Suap pembangunan sekolah
Sementara itu, Majelis Hakim Pengadilan Tindak Pidana Korupsi Mataram, Nusa Tenggara Barat, menjatuhkan vonis dua tahun penjara dan denda Rp 50 juta atau subsider dua bulan penjara, kepada H Muhir, anggota DPRD Kota Mataram. Ia terbukti melakukan tidak pidana korupsi dengan menerima uang suap proyek pembangunan gedung SD dan SMP Pemerintah Kota Mataram.

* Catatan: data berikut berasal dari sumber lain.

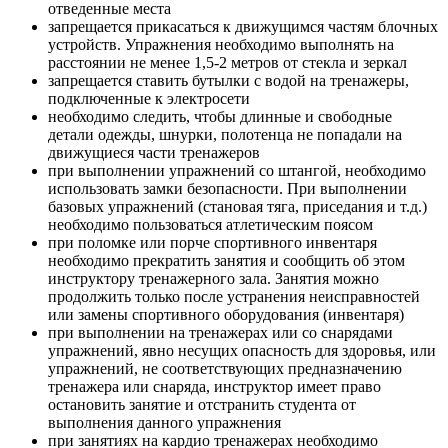
отведенные места
запрещается прикасаться к движущимся частям блочных
устройств. Упражнения необходимо выполнять на
расстоянии не менее 1,5-2 метров от стекла и зеркал
запрещается ставить бутылки с водой на тренажеры,
подключенные к электросети
необходимо следить, чтобы длинные и свободные
детали одежды, шнурки, полотенца не попадали на
движущиеся части тренажеров
при выполнении упражнений со штангой, необходимо
использовать замки безопасности. При выполнении
базовых упражнений (становая тяга, приседания и т.д.)
необходимо пользоваться атлетическим поясом
при поломке или порче спортивного инвентаря
необходимо прекратить занятия и сообщить об этом
инструктору тренажерного зала. Занятия можно
продолжить только после устранения неисправностей
или замены спортивного оборудования (инвентаря)
при выполнении на тренажерах или со снарядами
упражнений, явно несущих опасность для здоровья, или
упражнений, не соответствующих предназначению
тренажера или снаряда, инструктор имеет право
остановить занятие и отстранить студента от
выполнения данного упражнения
при занятиях на кардио тренажерах необходимо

Majelis hakim yang diketuai Ferdinand M Leander dengan anggota Isnurul Syamsul dan Abadi, dalam persidangan Jumat menyatakan Muhir yang merupakan anggota Komisi IV DPRD Kota Mataram dari Fraksi Partai Golkar, terbukti menerima hadiah untuk pembangunan gedung sekolah itu.

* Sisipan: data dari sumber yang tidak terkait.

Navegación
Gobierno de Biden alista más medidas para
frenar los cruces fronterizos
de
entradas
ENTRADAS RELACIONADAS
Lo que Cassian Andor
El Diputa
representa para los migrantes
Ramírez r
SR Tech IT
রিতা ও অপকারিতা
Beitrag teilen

Majelis hakim menyatakan pertimbangan hukum yang memberatkan terdakwa adalah terdakwa telah mencederai kepercayaan publik. Sebagai anggota legislatif, semestinya terdakwa menjadi contoh yang baik dalam upaya pemerintah memberantas korupsi, kolusi dan nepotisme. Adapun hal yang meringankan adalah terdakwa bersikap sopan dalam persidangan, memiliki tanggungan keluarga dan tidak pernah dihukum.
Muhir setelah berkonsultasi dengan penasihat hukumnya, Iin Kurniati menyatakan pikir-pikir. Jaksa Ida Ayu Camundi Dewi juga menyatakan pikir-pikir.
Di dalam persidangan, saat majelis hakim membacakan vonis, terdengar suara tangis dari keluarga Muhir. Suasana itu berlanjut saat Muhir keluar ruang sidang menuju mobil tahanan. Muhir sambil menangis memeluk keluarganya, ‘Sabar, Sabar,” ucapnya. Ia telah ditahan sejak pertengahan September 2018.
Kejaksaan Negeri Mataram, menciduk Muhir dalam operasi tangkap tangan, Jumat, 14 September 2018 di sebuah rumah makan di Kota Mataram. Berdasarkan laporan masyarakat, DPRD Kota Mataram mengalokasikan dana Rp 4,2 miliar melalui APBD Perubahan tahun 2018. Dana itu untuk biaya rehabilitasi dan rekonstriksi 14 sekolah di antaranya gedung SD dan SMP.
Agar proyek rehabilitasi dan rekonstruksi berjalan mulus, Muhir diduga minta jatah fee dari saksi Catur Totok Hardianto, seorang pegawai negeri sipil, dan Haji Sudenom, Kepala Dinas Pendidikan dan Kebudayaan Kota Mataram sebesar Rp 30 juta. Pada proses penyerahan itulah Muhir ditangkap.
Iin Kurniawati mengatakan, majelis hakim tidak mempertimbangkan fakta-fakta di persidangan, hanya merujuk dakwaan alternatif, padahal dalam kasus ini, yang terjadi adalah percobaan penerimaan hadiah. Muhir menolak mengambil uang itu, namun dipaksa untuk menerimanya. Sesuai ketentuan hukum, penerima maupun pemberi uang mestinya mendapat hukuman.